He was teaching me to have opinions, or rather he was teaching me what my companions possessed without thought or conscious awareness of it, entitlement: he was teaching me to believe that my opinions mattered, that something—law or policy—might come of what I thought, that my arguments counted, that I could, that I would, like him, shape history. Girl that I was.
When I returned to Dryburgh Abbey the following spring to complete my dissertation, I was disappointed to find Miss Erskine absent—and I was relieved. I gave myself over to my studies, an impersonal refuge of the mind. I was hard at work by then on my thesis, “De merocele, vel hernia crurali,” a dissertation of femoral hernia, which I had begun at Dryburgh Abbey the prior autumn.
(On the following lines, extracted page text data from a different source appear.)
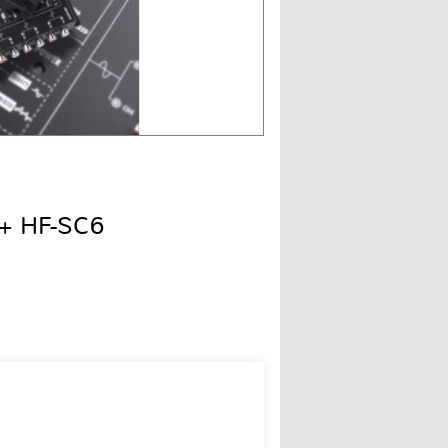
+ HF-SC6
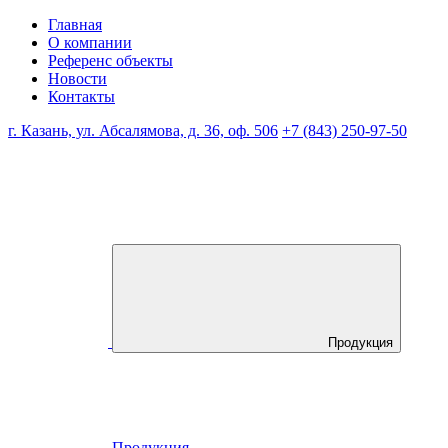
Главная
О компании
Референс объекты
Новости
Контакты
г. Казань, ул. Абсалямова, д. 36, оф. 506
+7 (843) 250-97-50
Продукция
Продукция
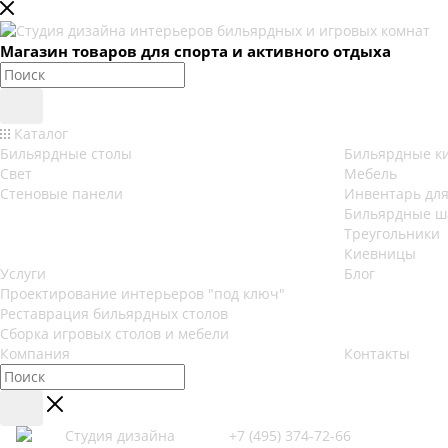
Магазин товаров для спорта и активного отдыха
Каталог
Бильярдные столы
Бильярдные к
Свет
Мебель
Стеновые панели
Инвентарь для
Бильярдные 
Треугольники
Киевницы
Услуги
Блог
Проектирование интерьеров "под ключ"
Реставрация бильярдных столов
Сборка игровых столов и мебели
Компания
Контакты
+7 (495) 374-72-66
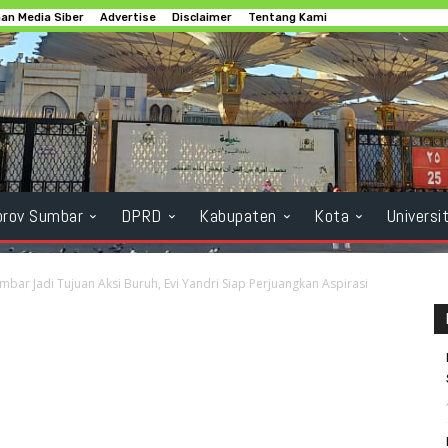
n Media Siber
Advertise
Disclaimer
Tentang Kami
rov Sumbar
DPRD
Kabupaten
Kota
Universi
bar Jadi Tujuan Aksi Buruh, Evi Yandri Siap Perjuangkan Aspirasi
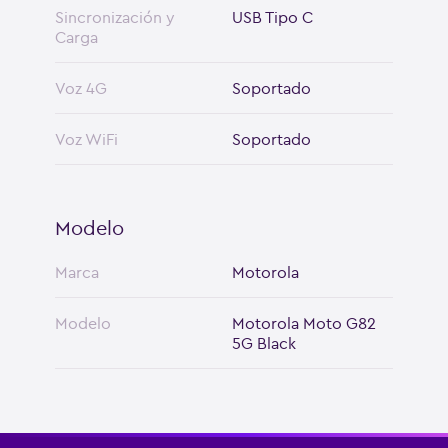
Sincronización y
USB Tipo C
Carga
Voz 4G
Soportado
Voz WiFi
Soportado
Modelo
Marca
Motorola
Modelo
Motorola Moto G82
5G Black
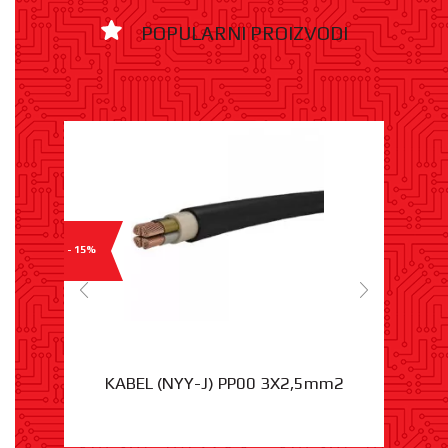
POPULARNI PROIZVODI
- 15%
KABEL (NYY-J) PP00 3X2,5mm2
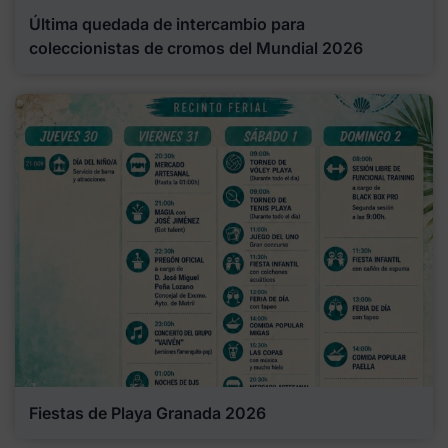
Última quedada de intercambio para
coleccionistas de cromos del Mundial 2026
Fiestas de Playa Granada 2026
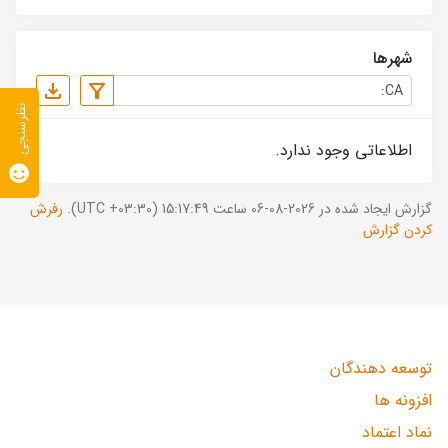
شهرها
نظرسنجی
اطلاعاتی وجود ندارد.
گزارش ایجاد شده در 2026-08-06 ساعت 15:17:49 (UTC +03:30).
رفرش
کردن گزارش
توسعه دهندگان
افزونه ها
نماد اعتماد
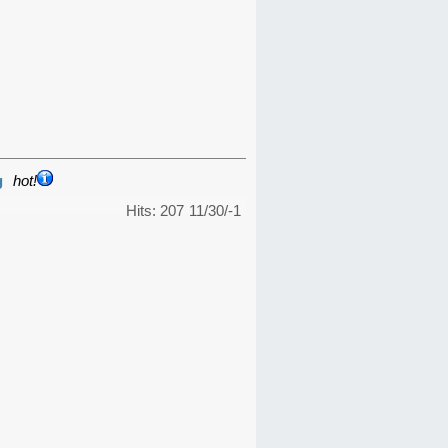
g
hot!
Hits: 207
11/30/-1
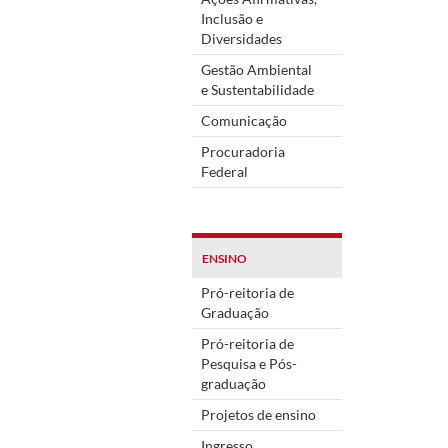
Inclusão e
Diversidades
Gestão Ambiental
e Sustentabilidade
Comunicação
Procuradoria
Federal
ENSINO
Pró-reitoria de
Graduação
Pró-reitoria de
Pesquisa e Pós-
graduação
Projetos de ensino
Ingresso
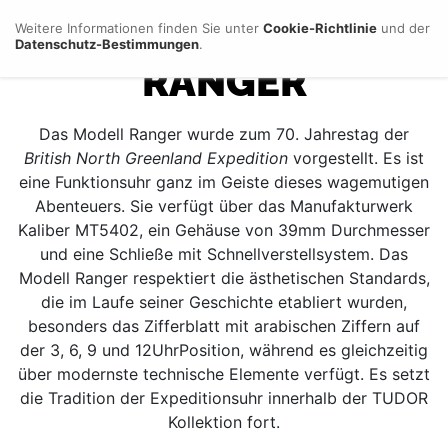
AUTORISIERTER HÄNDLER
TUDOR-KOLLEKTION
Weitere Informationen finden Sie unter
Cookie-Richtlinie
und der
Datenschutz-Bestimmungen
.
RANGER
Das Modell Ranger wurde zum 70. Jahrestag der
British North Greenland Expedition
vorgestellt. Es ist
eine Funktionsuhr ganz im Geiste dieses wagemutigen
Abenteuers. Sie verfügt über das Manufakturwerk
Kaliber MT5402, ein Gehäuse von 39mm Durchmesser
und eine Schließe mit Schnellverstellsystem. Das
Modell Ranger respektiert die ästhetischen Standards,
die im Laufe seiner Geschichte etabliert wurden,
besonders das Zifferblatt mit arabischen Ziffern auf
der 3, 6, 9 und 12UhrPosition, während es gleichzeitig
über modernste technische Elemente verfügt. Es setzt
die Tradition der Expeditionsuhr innerhalb der TUDOR
Kollektion fort.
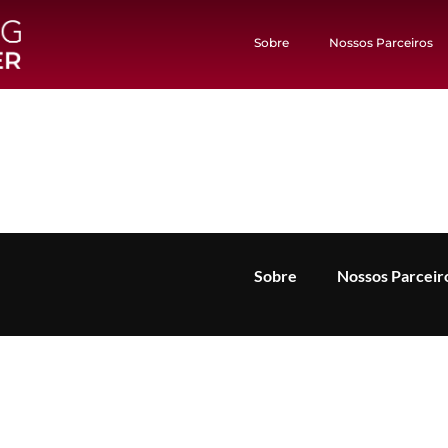
Sobre
Nossos Parceiros
Sobre
Nossos Parceir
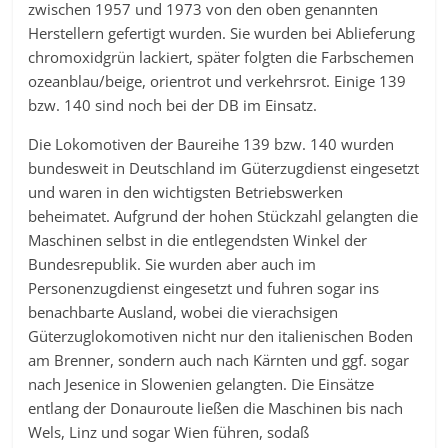
zwischen 1957 und 1973 von den oben genannten
Herstellern gefertigt wurden. Sie wurden bei Ablieferung
chromoxidgrün lackiert, später folgten die Farbschemen
ozeanblau/beige, orientrot und verkehrsrot. Einige 139
bzw. 140 sind noch bei der DB im Einsatz.
Die Lokomotiven der Baureihe 139 bzw. 140 wurden
bundesweit in Deutschland im Güterzugdienst eingesetzt
und waren in den wichtigsten Betriebswerken
beheimatet. Aufgrund der hohen Stückzahl gelangten die
Maschinen selbst in die entlegendsten Winkel der
Bundesrepublik. Sie wurden aber auch im
Personenzugdienst eingesetzt und fuhren sogar ins
benachbarte Ausland, wobei die vierachsigen
Güterzuglokomotiven nicht nur den italienischen Boden
am Brenner, sondern auch nach Kärnten und ggf. sogar
nach Jesenice in Slowenien gelangten. Die Einsätze
entlang der Donauroute ließen die Maschinen bis nach
Wels, Linz und sogar Wien führen, sodaß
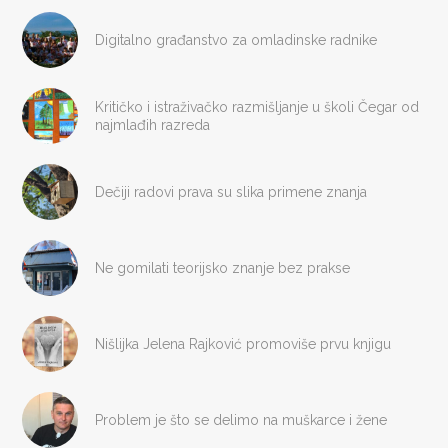
Digitalno građanstvo za omladinske radnike
Kritičko i istraživačko razmišljanje u školi Čegar od
najmlađih razreda
Dečiji radovi prava su slika primene znanja
Ne gomilati teorijsko znanje bez prakse
Nišlijka Jelena Rajković promoviše prvu knjigu
Problem je što se delimo na muškarce i žene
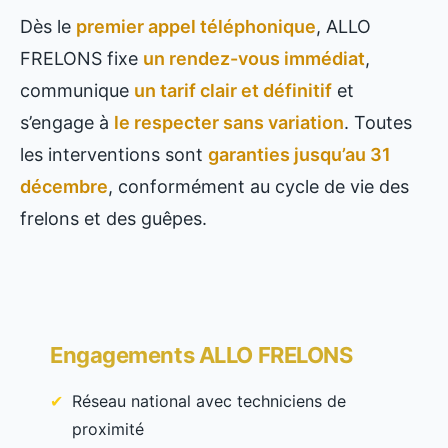
Dès le
premier appel téléphonique
, ALLO
FRELONS fixe
un rendez-vous immédiat
,
communique
un tarif clair et définitif
et
s’engage à
le respecter sans variation
. Toutes
les interventions sont
garanties jusqu’au 31
décembre
, conformément au cycle de vie des
frelons et des guêpes.
Engagements ALLO FRELONS
Réseau national avec techniciens de
proximité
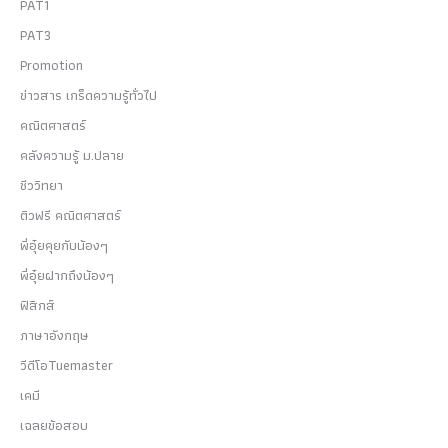
PAT1
PAT3
Promotion
ข่าวสาร เกร็ดความรู้ทั่วไป
คณิตศาสตร์
คลังความรู้ ม.ปลาย
ชีววิทยา
ติวฟรี คณิตศาสตร์
พี่อุ๋ยคุยกับน้องๆ
พี่อุ๋ยฝากถึงน้องๆ
ฟิสิกส์
ภาษาอังกฤษ
วีดีโอTuemaster
เคมี
เฉลยข้อสอบ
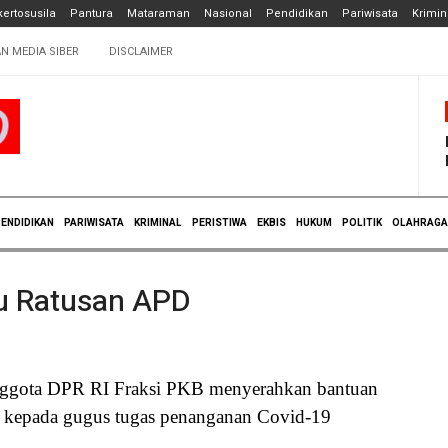
ertosusila
Pantura
Mataraman
Nasional
Pendidikan
Pariwisata
Krimin
N MEDIA SIBER
DISCLAIMER
ENDIDIKAN
PARIWISATA
KRIMINAL
PERISTIWA
EKBIS
HUKUM
POLITIK
OLAHRAGA
tu Ratusan APD
nggota DPR RI Fraksi PKB menyerahkan bantuan
an kepada gugus tugas penanganan Covid-19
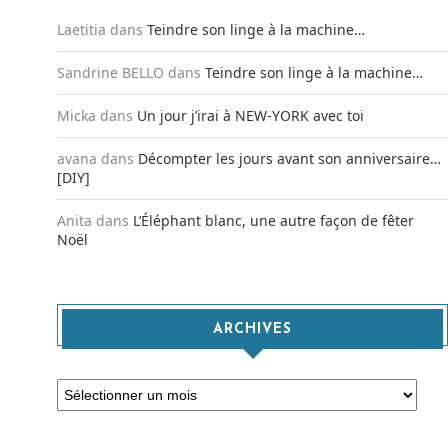
Laetitia
dans
Teindre son linge à la machine…
Sandrine BELLO
dans
Teindre son linge à la machine…
Micka
dans
Un jour j’irai à NEW-YORK avec toi
avana
dans
Décompter les jours avant son anniversaire…
[DIY]
Anita
dans
L’Éléphant blanc, une autre façon de fêter
Noël
ARCHIVES
Archives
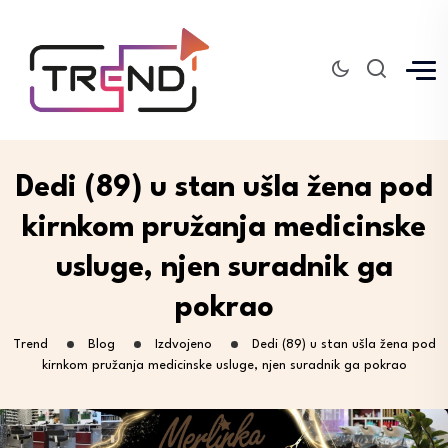
Dedi (89) u stan ušla žena pod
kirnkom pružanja medicinske
usluge, njen suradnik ga
pokrao
Trend
Blog
Izdvojeno
Dedi (89) u stan ušla žena pod
kirnkom pružanja medicinske usluge, njen suradnik ga pokrao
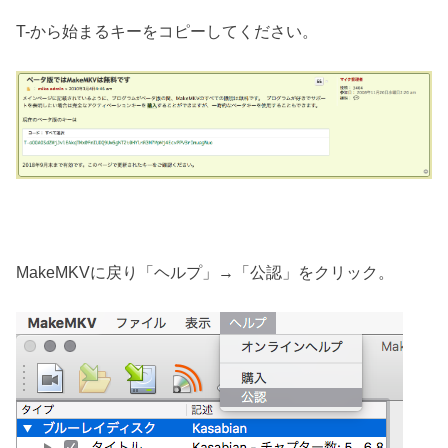
T-から始まるキーをコピーしてください。
MakeMKVに戻り「ヘルプ」→「公認」をクリック。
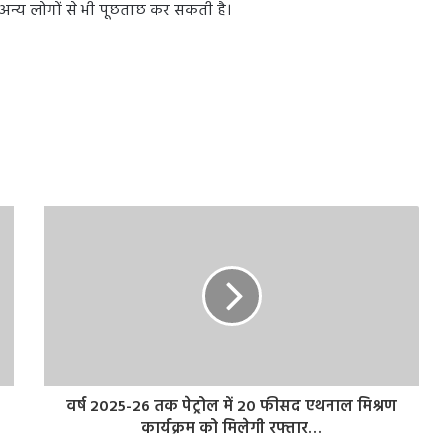
अन्य लोगों से भी पूछताछ कर सकती है।
वर्ष 2025-26 तक पेट्रोल में 20 फीसद एथनाल मिश्रण
कार्यक्रम को मिलेगी रफ्तार…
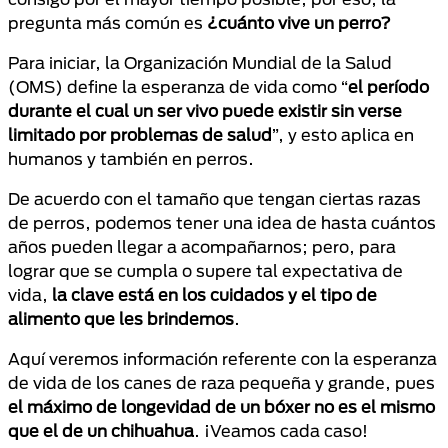
pregunta más común es
¿cuánto vive un perro?
Para iniciar, la Organización Mundial de la Salud
(OMS) define la esperanza de vida como “
el período
durante el cual un ser vivo puede existir sin verse
limitado por problemas de salud
”, y esto aplica en
humanos y también en perros.
De acuerdo con el tamaño que tengan ciertas razas
de perros, podemos tener una idea de hasta cuántos
años pueden llegar a acompañarnos; pero, para
lograr que se cumpla o supere tal expectativa de
vida,
la clave está en los cuidados y el tipo de
alimento que les brindemos
.
Aquí veremos información referente con la esperanza
de vida de los canes de raza pequeña y grande, pues
el máximo de longevidad de un bóxer no es el mismo
que el de un chihuahua
. ¡Veamos cada caso!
I walked out to clear my thoughts after a morning’s study, when I came on Miss Erskine returning from her own stroll among the ruins and eager to join in mine, having just that hour arrived. The next morning at breakfast, we seemed inevitably seated together.
I was delighted by her return, and we resumed our friendship as if no interruption had occurred. I was too glad of her company to be unsettled by our growing intimacy, which I should have recognized would be misconstrued. A fear quickly confirmed when one evening after dinner, Lord Basken approached me, as Miss Erskine played “Für Elise” for us, Beethoven’s recent composition, and said into my ear, “A man may not marry a woman for her wit, but one might do well to marry where there is both wit and beauty.”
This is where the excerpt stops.